Task goal:
Repeat the listing exactly. Pictures stay out of your copy.

Extracted entries:
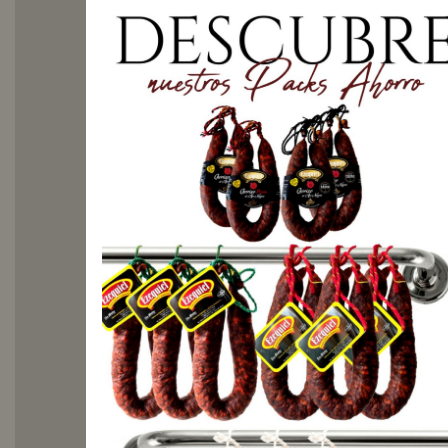
selección
de
embutido
lista
para
tus
eventos
y
comidas.
Nuestra tabla de
embutidos es una
cuidada selección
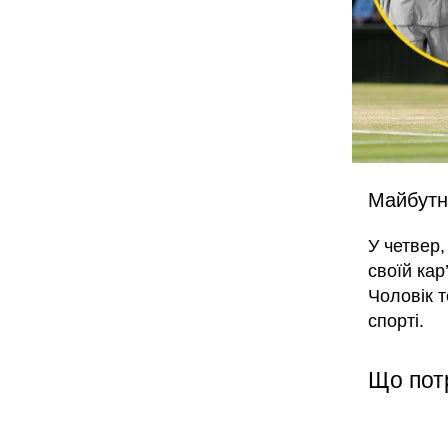
Майбутні
У четвер,
своїй кар
Чоловік 
спорті.
Що пот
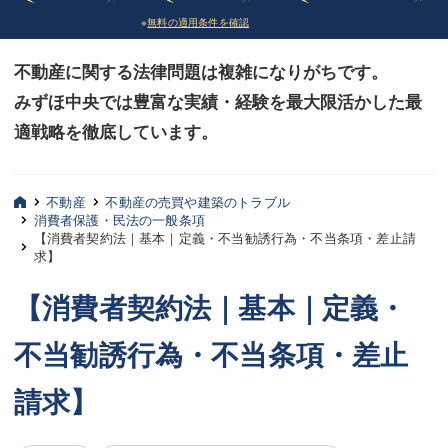
※
無料の適用条件を確認
債務整理
債務整理
不動産に関する法律問題は複雑になりがちです。
法律相談など（その他）
法律相談など（その他）
みずほ中央では豊富な実績・経験を最大限活かした最
お客様へ
お客様へ
適戦略を徹底しています。
みずほ中央の特長・実質編
みずほ中央の特長・実質編
みずほ中央の特長・形式編
みずほ中央の特長・形式編
不動産
不動産の売買や建築のトラブル
消費者保護・民法の一般条項
【消費者契約法｜基本｜定義・不当勧誘行為・不当条項・差止請
弁護士紹介
弁護士紹介
求】
三平 聡史
三平 聡史
【消費者契約法｜基本｜定義・
酒井 博之
酒井 博之
不当勧誘行為・不当条項・差止
坂本 陽一
坂本 陽一
請求】
桶川 聡
桶川 聡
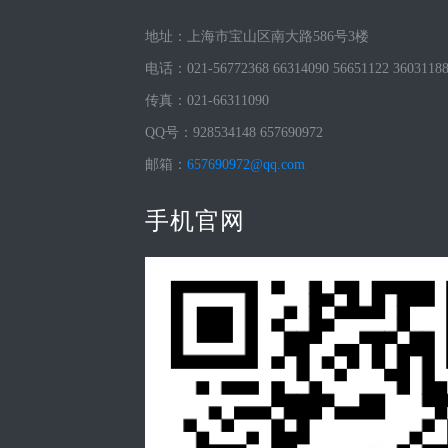
地址：上海市宝山区南大路586号3楼
电话：021-56772368 66314090 56651122 3603118
传真：021-66311090
QQ号：928534148 657690972
邮箱：
657690972@qq.com
手机官网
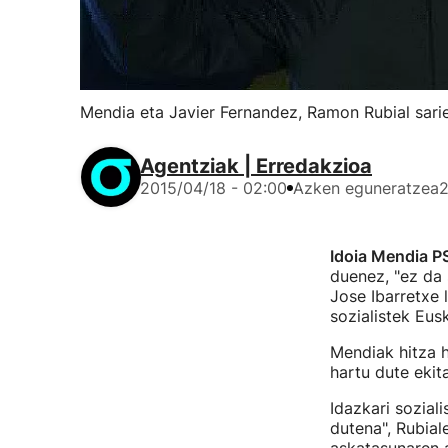
Mendia eta Javier Fernandez, Ramon Rubial sarie
Agentziak | Erredakzioa
2015/04/18 - 02:00
Azken eguneratzea
2
Idoia Mendia P
duenez, "ez da 
Jose Ibarretxe 
sozialistek Eus
Mendiak hitza 
hartu dute ekita
Idazkari sozial
dutena", Rubial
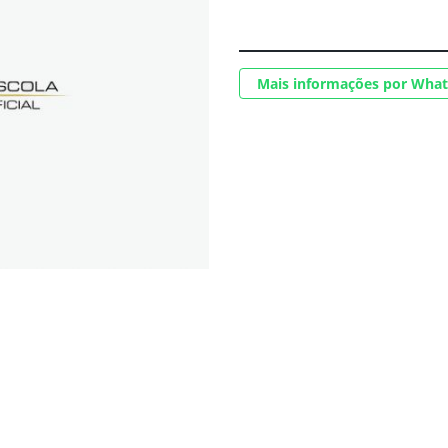
Mais informações por Wha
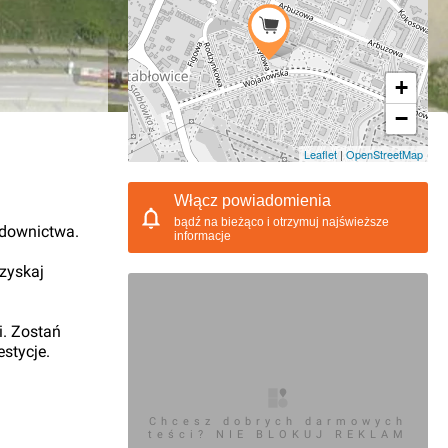
+
−
11.2017, 17:12
Leaflet
|
OpenStreetMap
Włącz powiadomienia
bądź na bieżąco i otrzymuj najświeższe
udownictwa.
informacje
 zyskaj
i. Zostań
stycje.
Chcesz dobrych darmowych
teści? NIE BLOKUJ REKLAM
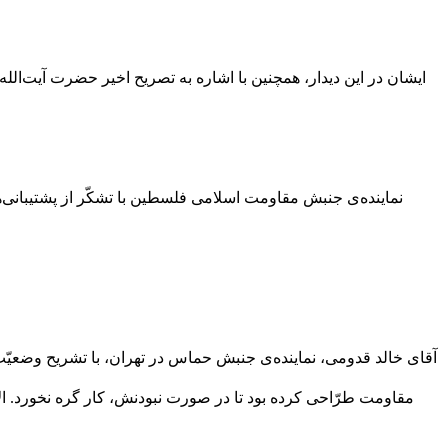
ایشان در این دیدار، همچنین با اشاره به تصریح اخیر حضرت آیت‌الله
نماینده‌ی جنبش مقاومت اسلامی فلسطین با تشکّر از پشتیبانی‌ها
آقای خالد قدومی، نماینده‌ی جنبش حماس در تهران، با تشریح وضعی
مقاومت طرّاحی کرده بود تا در صورت نبودنش، کار گره نخورد. ال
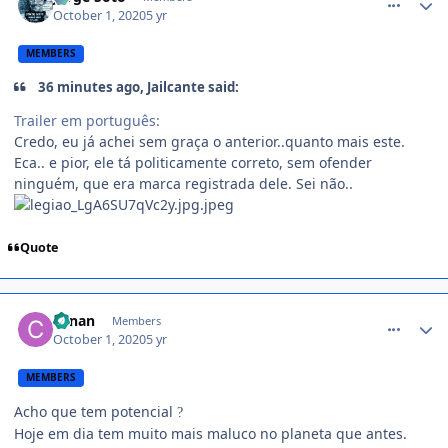
October 1, 2020
5 yr
MEMBERS
36 minutes ago, Jailcante said:
Trailer em português:
Credo, eu já achei sem graça o anterior..quanto mais este.
Eca.. e pior, ele tá politicamente correto, sem ofender
ninguém, que era marca registrada dele. Sei não..
Quote
comment_1426860
conan
Members
October 1, 2020
5 yr
MEMBERS
Acho que tem potencial
?
Hoje em dia tem muito mais maluco no planeta que antes.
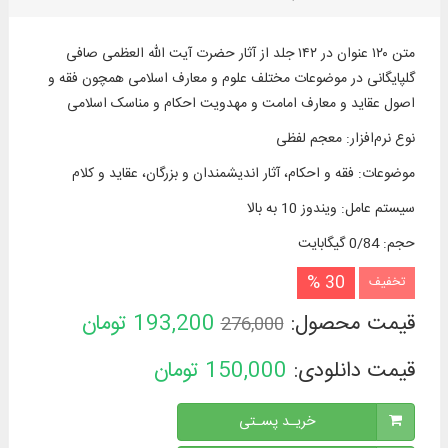
متن ۱۲۰ عنوان در ۱۴۲ جلد از آثار حضرت آیت الله العظمی صافى
گلپایگانی در موضوعات مختلف علوم و معارف اسلامی همچون فقه و
اصول عقاید و معارف امامت و مهدویت احکام و مناسک اسلامی
نوع نرم‌افزار
:
معجم لفظی
موضوعات
:
فقه و احکام، آثار اندیشمندان و بزرگان، عقاید و كلام
سیستم عامل
:
ویندوز 10 به بالا
حجم
:
0/84 گیگابایت
30 %
تخفیف
قیمت محصول:
193,200
تومان
276,000
قیمت دانلودی:
150,000
تومان
خریـد پسـتی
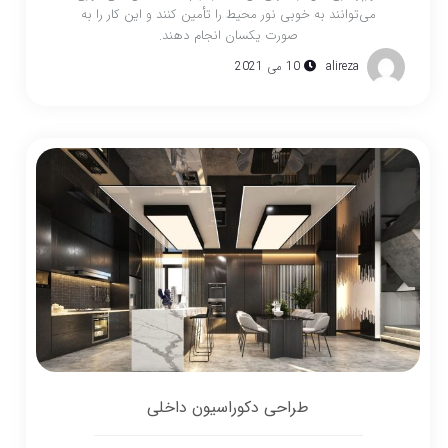
می‌توانند به خوبی نور محیط را تأمین کنند و این کار را به
صورت یکسان انجام دهند.
alireza
10 می 2021
طراحی دکوراسیون داخلی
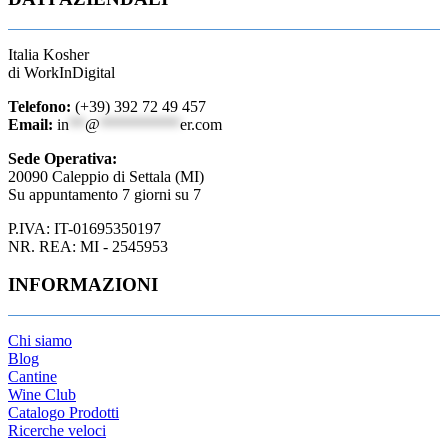
Italia Kosher
di WorkInDigital
Telefono:
(+39) 392 72 49 457
Email:
in
**
@
**********
er.com
Sede Operativa:
20090 Caleppio di Settala (MI)
Su appuntamento 7 giorni su 7
P.IVA: IT-01695350197
NR. REA: MI - 2545953
INFORMAZIONI
Chi siamo
Blog
Cantine
Wine Club
Catalogo Prodotti
Ricerche veloci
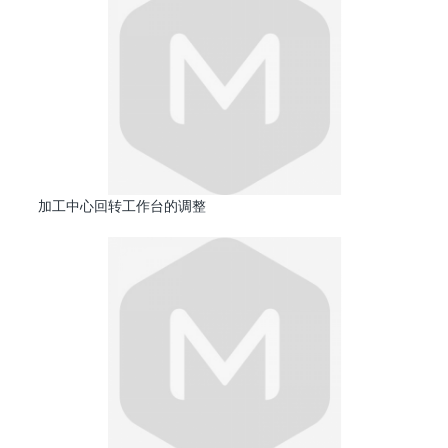
加工中心回转工作台的调整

The completed task:
selección
de
embutido
lista
para
tus
eventos
y
comidas.
Nuestra tabla de
embutidos es una
cuidada selección
Майбутні
У четвер,
своїй кар
Чоловік 
спорті.
Що пот
※
無料の適用条件を確認
債務整理
債務整理
不動産に関する法律問題は複雑になりがちです。
法律相談など（その他）
法律相談など（その他）
みずほ中央では豊富な実績・経験を最大限活かした最
お客様へ
お客様へ
適戦略を徹底しています。
みずほ中央の特長・実質編
みずほ中央の特長・実質編
みずほ中央の特長・形式編
みずほ中央の特長・形式編
不動産
不動産の売買や建築のトラブル
消費者保護・民法の一般条項
【消費者契約法｜基本｜定義・不当勧誘行為・不当条項・差止請
弁護士紹介
弁護士紹介
求】
三平 聡史
三平 聡史
【消費者契約法｜基本｜定義・
酒井 博之
酒井 博之
不当勧誘行為・不当条項・差止
坂本 陽一
坂本 陽一
請求】
桶川 聡
桶川 聡
地址：上海市宝山区南大路586号3楼
电话：021-56772368 66314090 56651122 3603118
传真：021-66311090
QQ号：928534148 657690972
邮箱：
657690972@qq.com
手机官网
Mendia eta Javier Fernandez, Ramon Rubial sarie
Agentziak | Erredakzioa
2015/04/18 - 02:00
Azken eguneratzea
2
Idoia Mendia P
duenez, "ez da 
Jose Ibarretxe 
sozialistek Eus
Mendiak hitza 
hartu dute ekita
Idazkari sozial
dutena", Rubial
Mais informações por Wha
+
−
11.2017, 17:12
Leaflet
|
OpenStreetMap
Włącz powiadomienia
bądź na bieżąco i otrzymuj najświeższe
udownictwa.
informacje
 zyskaj
i. Zostań
stycje.
Chcesz dobrych darmowych
teści? NIE BLOKUJ REKLAM
ایشان در این دیدار، همچنین با اشاره به تصریح اخیر حضرت آیت‌الله
نماینده‌ی جنبش مقاومت اسلامی فلسطین با تشکّر از پشتیبانی‌ها
آقای خالد قدومی، نماینده‌ی جنبش حماس در تهران، با تشریح وضعی
مقاومت طرّاحی کرده بود تا در صورت نبودنش، کار گره نخورد. ال
October 1, 2020
5 yr
MEMBERS
36 minutes ago, Jailcante said:
Trailer em português:
Credo, eu já achei sem graça o anterior..quanto mais este.
Eca.. e pior, ele tá politicamente correto, sem ofender
ninguém, que era marca registrada dele. Sei não..
Quote
comment_1426860
conan
Members
October 1, 2020
5 yr
MEMBERS
Acho que tem potencial
?
Hoje em dia tem muito mais maluco no planeta que antes.
متن ۱۲۰ عنوان در ۱۴۲ جلد از آثار حضرت آیت الله العظمی صافى
گلپایگانی در موضوعات مختلف علوم و معارف اسلامی همچون فقه و
اصول عقاید و معارف امامت و مهدویت احکام و مناسک اسلامی
نوع نرم‌افزار
:
معجم لفظی
موضوعات
:
فقه و احکام، آثار اندیشمندان و بزرگان، عقاید و كلام
سیستم عامل
:
ویندوز 10 به بالا
حجم
:
0/84 گیگابایت
30 %
تخفیف
قیمت محصول:
193,200
تومان
276,000
قیمت دانلودی:
150,000
تومان
خریـد پسـتی
می‌توانند به خوبی نور محیط را تأمین کنند و این کار را به
صورت یکسان انجام دهند.
alireza
10 می 2021
طراحی دکوراسیون داخلی
Italia Kosher
di WorkInDigital
Telefono:
(+39) 392 72 49 457
Email:
in
**
@
**********
er.com
Sede Operativa:
20090 Caleppio di Settala (MI)
Su appuntamento 7 giorni su 7
P.IVA: IT-01695350197
NR. REA: MI - 2545953
INFORMAZIONI
Chi siamo
Blog
Cantine
Wine Club
Catalogo Prodotti
Ricerche veloci
加工中心回转工作台的调整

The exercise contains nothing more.